Cet agriculteur avait donc contesté l’autorisation d’exploiter accordée au GAEC en soutenant que le préfet était tenu par les rangs de priorité et de sous-priorités fixés par le SDREA breton et qu’il ne pouvait donc pas légalement accorder une autorisation d’exploiter à un demandeur qui n’était pas prioritaire. En première instance, le tribunal administratif de Rennes avait rejeté sa requête, par un jugement du 1er mars 2021 (n°1900344).


Qu’a jugé la Cour ?


C’est dans ce contexte que, défendu en appel par le cabinet, cet agriculteur a saisi la cour administrative d’appel de Nantes pour solliciter l’annulation du jugement et de l’autorisation d’exploiter accordée au GAEC.


La Cour devait ainsi répondre à une question technique mais importante : celle de savoir si le préfet avait la possibilité de délivrer une autorisation d’exploiter à un agriculteur dont la candidature n’était pas prioritaire au regard du SDREA, et si oui, à quelles conditions.


Jusqu’à la loi d’avenir pour l’agriculture de 2014, le Conseil d’Etat jugeait de façon constante que le préfet était « tenu de rejeter » une demande d’autorisation d’exploiter lorsqu’un autre agriculteur était prioritaire au regard des dispositions du SDREA (CE, Sect. 28 juillet 1999, Le Fur, n°177406 ; CE, 20 mai 1996, Ministre de l’Agriculture, n°118194).


Mais cette loi de 2014 a modifié les dispositions de l’article L. 331-3-1 pour prévoir que l’autorisation d’exploiter « peut être refusée […] lorsqu’il existe un candidat à la reprise ou un preneur en place répondant à un rang de priorité supérieur ».


Sur le fondement de ces dispositions, la Cour a confirmé que le préfet avait désormais la faculté de délivrer une autorisation d’exploiter à un agriculteur non prioritaire, en jugeant que « les dispositions précitées n’interdisent pas au préfet de délivrer une autorisation d’exploiter à un demandeur, lorsqu’il existe une demande concurrente relevant d’un rang de priorité supérieur au regard du schéma directeur régional des exploitations agricoles ».


La Cour a confirmé, sur ce point, une décision qu’elle avait déjà rendu en 2018 et par laquelle elle avait jugé que « les dispositions de l'article L. 331-3-1 du code rural et de la pêche maritime […] issues de la loi du 13 octobre 2014 d'avenir pour l'agriculture, l'alimentation et la forêt et entrées en vigueur le 15 octobre 2014 ne font plus obligation au préfet de refuser une autorisation d'exploiter dès lors que le demandeur ou le titulaire d'autorisation concurrent bénéficie d'un rang de priorité supérieur » (CAA Nantes, 8 juin 2018, EARL Ferme des Carneaux, n°16NT01951).

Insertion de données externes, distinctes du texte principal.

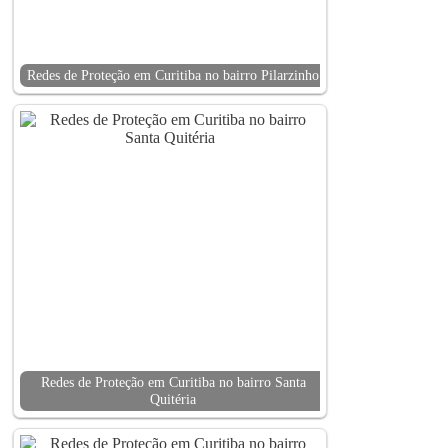
Redes de Proteção em Curitiba no bairro Pilarzinho
Redes de Proteção em Curitiba no bairro Santa
Quitéria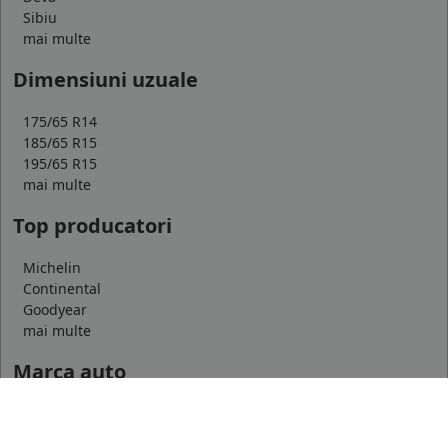
Sibiu
mai multe
Dimensiuni uzuale
175/65 R14
185/65 R15
195/65 R15
mai multe
Top producatori
Michelin
Continental
Goodyear
mai multe
Marca auto
DACIA
AUDI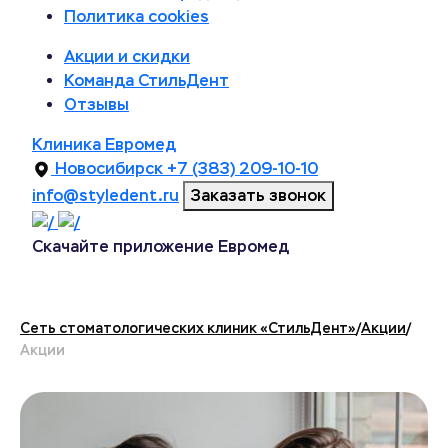
Политика cookies
Акции и скидки
Команда СтильДент
Отзывы
Клиника Евромед
Новосибирск
+7 (383) 209-10-10
info@styledent.ru
Заказать звонок
Скачайте приложение Евромед
Сеть стоматологических клиник «СтильДент»
/
Акции
/
Акции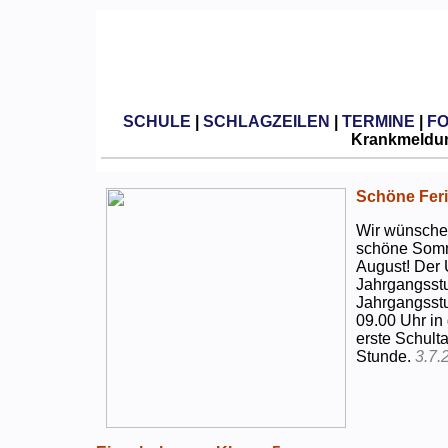
SCHULE
|
SCHLAGZEILEN
|
TERMINE
|
F
Krankmeldun
Schöne Feri
Wir wünschen
schöne Somm
August! Der 
Jahrgangsstu
Jahrgangsstu
09.00 Uhr in
erste Schulta
Stunde.
3.7.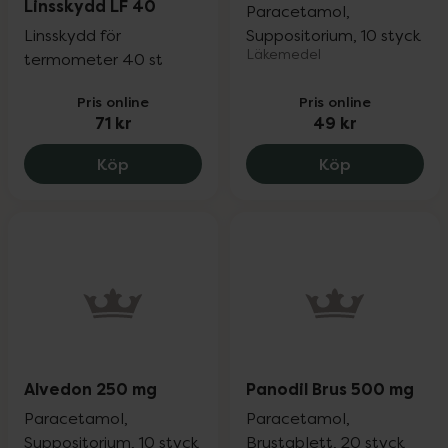
Linsskydd LF 40
Paracetamol,
Linsskydd för
Suppositorium, 10 styck
Läkemedel
termometer 40 st
Pris online
Pris online
71 kr
49 kr
Braun Thermoscan Linsskydd LF 40, 71 k
Alvedon 125
Köp
Köp
Alvedon 250 mg
Panodil Brus 500 mg
Paracetamol,
Paracetamol,
Suppositorium, 10 styck
Brustablett, 20 styck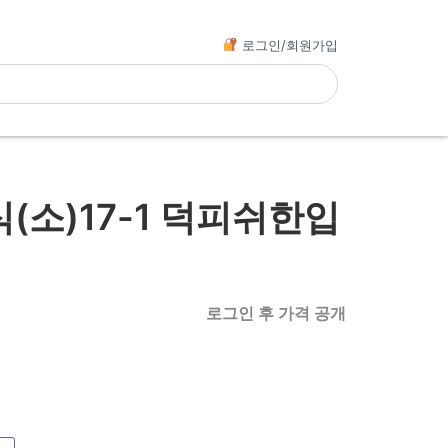
로그인/회원가입
소)17-1 덕피쉬한입
로그인 후 가격 공개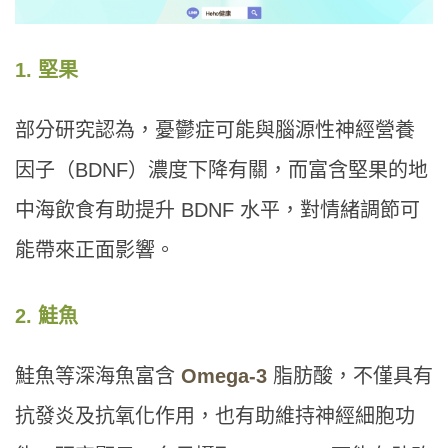
1. 堅果
部分研究認為，憂鬱症可能與腦源性神經營養
因子（BDNF）濃度下降有關，而富含堅果的地
中海飲食有助提升 BDNF 水平，對情緒調節可
能帶來正面影響。
2. 鮭魚
鮭魚等深海魚富含
Omega-3
脂肪酸，不僅具有
抗發炎及抗氧化作用，也有助維持神經細胞功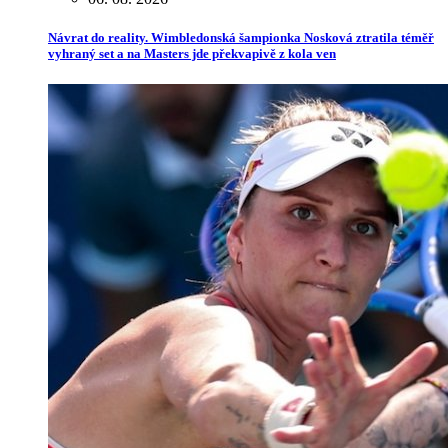
Návrat do reality. Wimbledonská šampionka Nosková ztratila téměř
vyhraný set a na Masters jde překvapivě z kola ven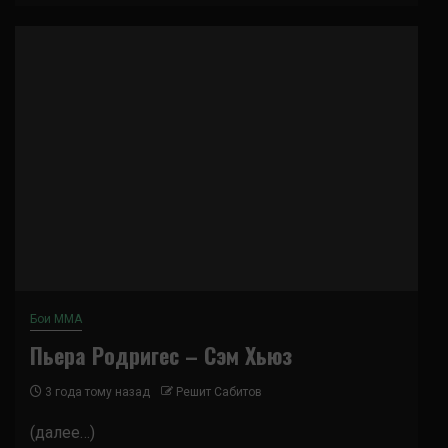
Бои ММА
Пьера Родригес – Сэм Хьюз
3 года тому назад
Решит Сабитов
(далее…)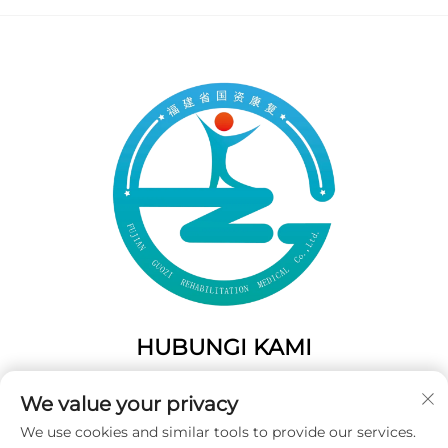
HUBUNGI KAMI
Add: 50 Gaofeng South Lane, Pintu Barat Fuzhou, Fujian,
We value your privacy
Tiongkok
We use cookies and similar tools to provide our services.
Telp:
+86-19859128239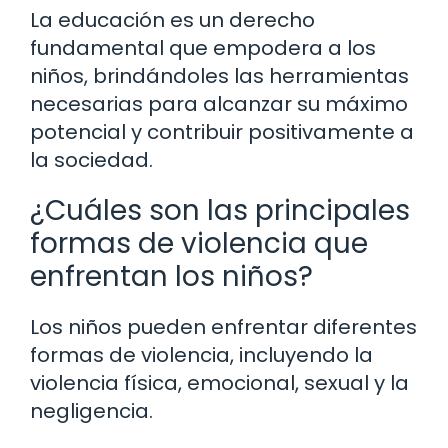
La educación es un derecho
fundamental que empodera a los
niños, brindándoles las herramientas
necesarias para alcanzar su máximo
potencial y contribuir positivamente a
la sociedad.
¿Cuáles son las principales
formas de violencia que
enfrentan los niños?
Los niños pueden enfrentar diferentes
formas de violencia, incluyendo la
violencia física, emocional, sexual y la
negligencia.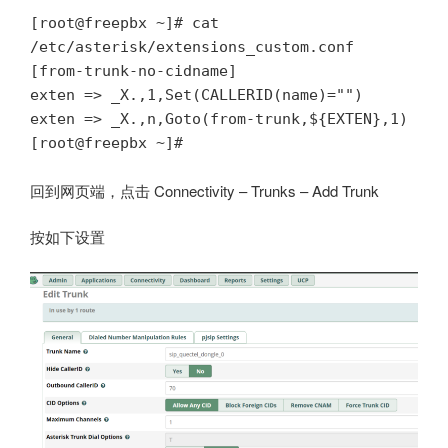
[root@freepbx ~]# cat 
/etc/asterisk/extensions_custom.conf

[from-trunk-no-cidname]

exten => _X.,1,Set(CALLERID(name)="")

exten => _X.,n,Goto(from-trunk,${EXTEN},1)

回到网页端，点击 Connectivity – Trunks – Add Trunk
按如下设置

Mais la Cour a apporté une importante précision en ajoutant que « le préfet ne peut toutefois s’écarter de l’ordre des priorités prévu par le schéma qu’à titre exceptionnel et si l’intérêt général ou des circonstances particulières le justifient ».


C'est à la lumière de cette précision que la Cour a considéré qu’en l’occurrence, aucune des circonstances de fait invoquées par le préfet ne pouvait légalement justifier qu’une autorisation d’exploiter soit accordée, à titre exceptionnel, au GAEC dont la candidature n’était pas prioritaire. Elle a donc annulé le jugement attaqué et les décisions du préfet.


Que faut-il retenir de cette décision ?


En résumé, le préfet dispose certes de la faculté de délivrer une autorisation d’exploiter à un agriculteur non prioritaire au regard des dispositions du SDREA.


Mais il ne peut s’écarter de l’ordre des priorités fixés par le SDREA qu’à titre exceptionnel et à condition que cette décision soit précisément justifiée par un motif d’intérêt général ou par des circonstances particulières.


Cette condition réduit fortement la marge d'appréciation du préfet, qui doit donc, en principe, s'en tenir à l'ordre des priorités défini par le SDREA.


Cette solution peut être saluée en tant qu'elle préserve le pouvoir d’appréciation (relatif) du préfet tout en évitant de lui accorder un pouvoir discrétionnaire. Elle est conforme à l’intention du législateur de 2014 qui souhaitait à la fois « répondre à un besoin de transparence », « contrer le grief d’arbitraire » et « sécuriser juridiquement le contrôle des structures ».